Segundo ela, é provável que haja uma perspectiva de engajamento cada vez maior no relacionamento entre as duas nações.
“A Rússia precisa de parceiros de peso, afinal está tentando se contrapor ao Ocidente, que tenta definhar a Rússia e também a China como uma grande potência”, disse.

Brasil ajudará a ‘relançar’ BRICS

Gama avalia que este é um momento de “ressurgimento” do Brasil no cenário internacional. Com Lula, ela acredita em um Brasil voltado “à cooperação Sul-Sul, multilateral e ao BRICS”.

“É possível que o peso do Brasil seja bastante significativo, o que não foi nos últimos anos para o BRICS. Teve um relacionamento bastante morno, digamos. Tivemos uma política externa um pouco errática durante o governo [de Jair] Bolsonaro. Com o retorno do Lula como presidente, acredito na tentativa de fortalecimento dos órgãos multilaterais”, aponta.

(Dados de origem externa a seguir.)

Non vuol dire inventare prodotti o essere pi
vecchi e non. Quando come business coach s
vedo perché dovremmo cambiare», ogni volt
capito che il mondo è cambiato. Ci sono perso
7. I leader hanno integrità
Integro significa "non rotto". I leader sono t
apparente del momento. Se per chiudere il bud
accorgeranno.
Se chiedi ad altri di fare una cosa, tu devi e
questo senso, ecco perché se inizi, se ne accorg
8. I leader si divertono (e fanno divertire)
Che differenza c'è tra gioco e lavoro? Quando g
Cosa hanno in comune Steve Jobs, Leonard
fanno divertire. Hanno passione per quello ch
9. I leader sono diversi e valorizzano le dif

Ela ressalta que o Brasil não pretende criar um “novo bloco antiocidental”, pois esse não é o perfil da política externa brasileira, mas sim reunir forças em termos de cooperação para a América do Sul e a América Latina e maior engajamento com parceiros em desenvolvimento.
Já Gonçalves, da UERJ, afirma que o Brasil manteve-se afastado do BRICS nos últimos quatro anos porque o governo Bolsonaro era “completamente avesso aos objetivos do BRICS”.
Por isso, segundo o especialista, o “retorno do Brasil ao BRICS” é muito importante para voltar a dar densidade política ao grupo e relançá-lo como ator relevante das relações internacionais, visando a “uma nova ordem internacional para os países em desenvolvimento, comprometidos com a paz mundial”.

“Em virtude desse afastamento, o BRICS ficou reduzido à relação entre Rússia e China. E o BRICS nos seus objetivos é muito mais do que isso. O BRICS é um agrupamento de grandes países fora do eixo atlântico e da OTAN, com um compromisso muito sério com os países em desenvolvimento e da periferia”, disse o professor.

‘Ocidente não quer paz, e sim destruir a Rússia’

Sobre o papel da OTAN no conflito, Gonçalves destaca que Lavrov “deixa bem claro” que sabe que o objetivo da aliança militar é usar a Ucrânia para desgastar as Forças Armadas da Rússia e a imagem do presidente Vladimir Putin.
Na entrevista à Sputnik, o chanceler russo afirmou que o presidente ucraniano, Vladimir Zelensky, não é uma figura independente, por ser manipulado pelo Ocidente, e que a Rússia deseja acabar com o conflito, mas o fator tempo não é essencial.
O professor avalia que, ao mesmo tempo em que mostra a disposição de Moscou em negociar, Lavrov indica que sua retaguarda política continua sólida e que as relações com a China se mantêm em um patamar de entendimento bastante elevado.
“É um discurso bastante seguro, de quem tem o controle da situação e sabe quais são os objetivos do inimigo e não os teme. É um discurso que mostra uma posição clara da Rússia hoje”, disse Gonçalves.
Isabela Gama pontua que a Rússia está tentando fazer negociações plausíveis, “não de acordo somente com as exigências da Ucrânia”.
Além disso, a especialista lembra que os Estados Unidos estão lucrando com o conflito, “não só em termos financeiros, mas em capital político”, já que não estão próximos geograficamente da Ucrânia.
“O Ocidente não está tentando alcançar a paz. É uma tentativa de destruir a Rússia por meio da Ucrânia. A Ucrânia está sendo simplesmente uma marionete nesse processo de tentativas de diminuir a influência da Rússia e, por conseguinte, da China”, afirmou.